MOR202 is an experimental bispecific antibody for the treatment of relapsed and refractory multiple myeloma in combination with Revlimid (lenalidomide) and dexamethasone. MOR202 binds to CD38 on myeloma cells and also to natural killer (NK) cells. This brings NK cells in close proximity to, and helps in the destruction of, the myeloma cells. MOR202 is being tested in Phase 1, 2, and 3 trials for the treatment of myeloma.

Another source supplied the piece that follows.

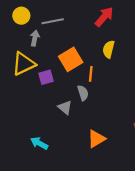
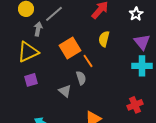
gray line: (53, 21) -> (54, 14), turned -30
orange line: (91, 74) -> (88, 61), turned -40
purple square: (46, 77) -> (31, 80), moved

TAK-079 is an experimental CD38 inhibitor that has high affinity for the CD38 protein found on myeloma cells. Binding of TAK-079 to CD38 triggers the programmed death of myeloma cells. TAK-079-bound myeloma cells also can be killed by other antibodies or complement proteins by phagocytosis. An open-label Phase 1/2a trial is testing TAK-079 administered subcutaneously as a single agent in patients with relapsed and refractory multiple myeloma.

TAK-169 is an engineered toxin body that functions as a CD38 inhibitor for the treatment of relapsed and refractory multiple myeloma. TAK-169 is engineered to evade any immune response. Once bound to CD38, it gets internalized into the myeloma cells and targets the ribosome, blocking protein synthesis — leading to the death of the myeloma cell. TAK-169 is being tested in an open-label Phase 1 trial, which is currently recruiting.

Zevorcabtagene autoleucel, or zevor-cel, is an experimental CAR T-cell therapy being developed by Carsgen Therapeutics for people with multiple myeloma. The therapy is designed to help immune T-cells more efficiently target and kill cancer cells. It is given via a one-time intravenous infusion.

Zolinza (vorinostat) is an HDAC inhibitor approved for the treatment of T-cell lymphomas. Results from a Phase 2 trial showed that a combination of Zolinza and Velcade (bortezomib)  ay also benefit patients with relapsed and refractory multiple myeloma. A Phase 1 trial showed that adding Zolinza to Revlimid maintenance therapy after an autologous hematopoietic stem cell transplant improved transplant response and prolonged survival outcomes.